### REQUIREMENT
Transcribe every line of the material below without change, apart from dropping the pictures.

- Opening Delimiter -

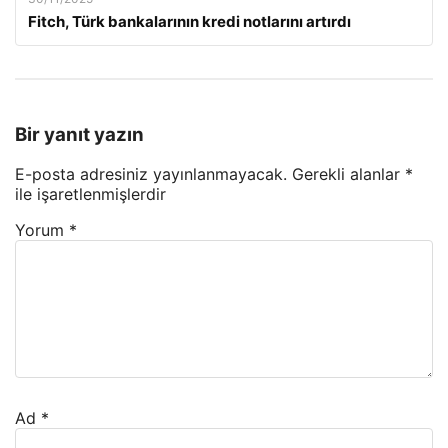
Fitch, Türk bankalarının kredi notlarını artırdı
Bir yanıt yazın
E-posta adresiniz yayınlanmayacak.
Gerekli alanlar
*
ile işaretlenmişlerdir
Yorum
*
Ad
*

- Closing Delimiter -

### ANSWER BOX
Fitch, Türk bankalarının kredi notlarını artırdı
Bir yanıt yazın
E-posta adresiniz yayınlanmayacak.
Gerekli alanlar
*
ile işaretlenmişlerdir
Yorum
*
Ad
*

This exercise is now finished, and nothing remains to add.